Through Her Eyes | Katharine McLennan
Learning and Teaching Resource
Katherine McLennan (1892 – 1975) is a prominent figure in Cape Breton history. Daughter of J.S. McLennan, one of the early managers of Cape Breton’s coal and steel industries, through travel, study and private tutors Katharine developed a passion for a range of interests and causes. Through Her Eyes is collaborative project of the Beaton Institute, Cape Breton Regional Library, Fortress Louisbourg Association, and Parks Canada. It is designed to digitize the personal collection of photos, artworks, and diary entries of Katherine and present the collection under five headings, each containing extensive resources that will provide insight into her life, spirit, and community work.
For students, Through Her Eyes provides support for learning in many content areas, including Social Studies, Language Arts, and Arts Education. This resource describes three ten-hour modules containing suggestions for learning and teaching at various levels. In each module, curriculum outcomes are identified, additional resources are referenced, and suggestions for assessment are presented. Using an Inquiry-based learning approach, students will discover and explore the objects presented in the five themes, and will make direct application to topics covered in other disciplines.
While the modules provide a multidisciplinary approach through which students examine issues that affect their lives, it is primarily through the social studies lens that they see the life and times of Katherine McLennan and learn about citizenship as demonstrated by her.
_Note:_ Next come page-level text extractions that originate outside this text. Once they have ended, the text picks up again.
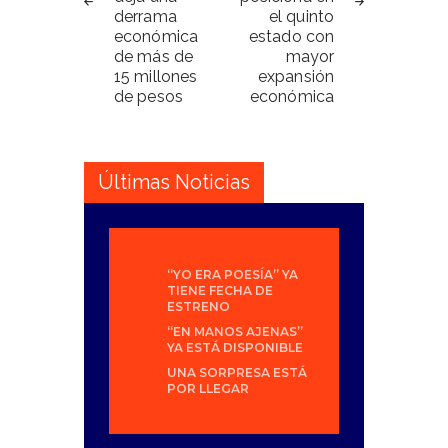
derrama
el quinto
económica
estado con
de más de
mayor
15 millones
expansión
de pesos
económica
Últimas Noticias
“YO ERA POESÍA” YA
TIENE FECHA DE
ESTRENO
“EN MANOS AJENAS”
YA ESTÁ DISPONIBLE
UNA SORPRESA ESTÁ
POR LLEGAR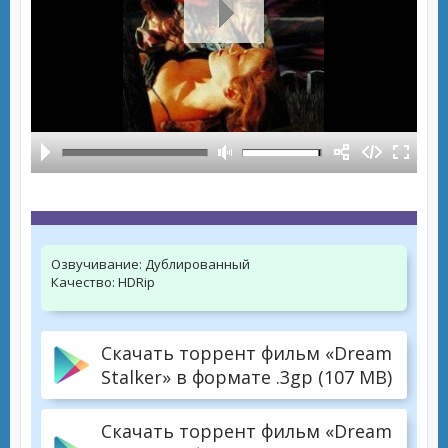
Озвучивание:
Дублированный
Качество:
HDRip
Скачать торрент фильм «Dream
Stalker» в формате .3gp (107 MB)
Скачать торрент фильм «Dream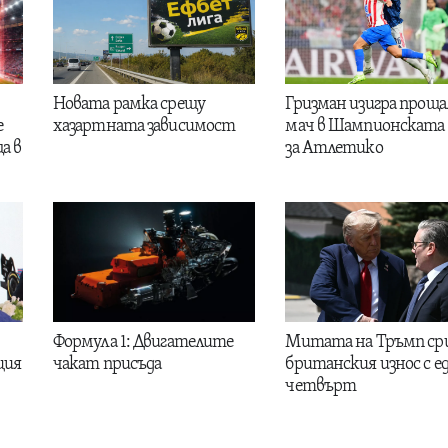
Новата рамка срещу
Гризман изигра проща
е
хазартната зависимост
мач в Шампионската 
а в
за Атлетико
Формула 1: Двигателите
Митата на Тръмп ср
ция
чакат присъда
британския износ с е
четвърт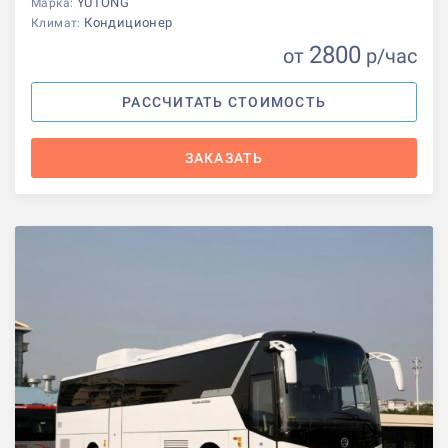
YUTONG
Марка:
Кондиционер
Климат:
2800
от
р
/час
РАССЧИТАТЬ СТОИМОСТЬ
ЗАКАЗАТЬ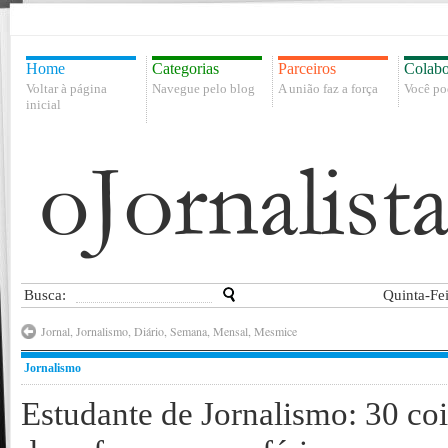
Home
Categorias
Parceiros
Colabo
Voltar à página
Navegue pelo blog
A união faz a força
Você po
inicial
Busca:
Quinta-Fe
Jornal, Jornalismo, Diário, Semana, Mensal, Mesmice
Jornalismo
Estudante de Jornalismo: 30 co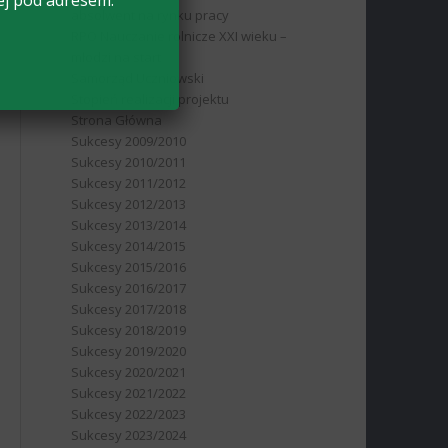
ej pod adresem:
absolwent na rynku pracy
RPO Nauczanie rolnicze XXI wieku –
młodzi na start
Samorząd Uczniowski
Stopień realizacji projektu
Strona Główna
Sukcesy 2009/2010
Sukcesy 2010/2011
Sukcesy 2011/2012
Sukcesy 2012/2013
Sukcesy 2013/2014
Sukcesy 2014/2015
Sukcesy 2015/2016
Sukcesy 2016/2017
Sukcesy 2017/2018
Sukcesy 2018/2019
Sukcesy 2019/2020
Sukcesy 2020/2021
Sukcesy 2021/2022
Sukcesy 2022/2023
Sukcesy 2023/2024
Not only through her leadership in the development of the Fortress Louisbourg Museum, but also with her keen interest in the Red Cross, the Cape Breton Regional Library, and the Old Sydney Society, Katherine embodies the qualities of a model citizen interested in doing good for others and giving back to the community through her volunteerism.
It is suggested that teachers read through all three modules to get a sense of the scope of what is possible in the classroom. This may encourage some to take a module from a different grade level and make adaptations to suit the age of the students. In other words, the module becomes a starting point for further inquiry that leads to deeper meaning on a particular topic. Expectations and desired outcomes will vary in this case, and additional classroom resources to support the learning may be different depending on the grade level.
Each module is intended to be approximately 10 hours in length, but this does not limit the teacher in extending the learning beyond the suggested times. Teachers should feel free to branch out into other areas of curriculum, and thus identify SCO’s (Specific Curriculum Outcomes) according to the discipline that is integrated. Above all, it is important that students experience the joy that comes with working through an integrated unit, making connections to other disciplines, taking ownership for their own work, and seeing life through personal and authentic learning simulations.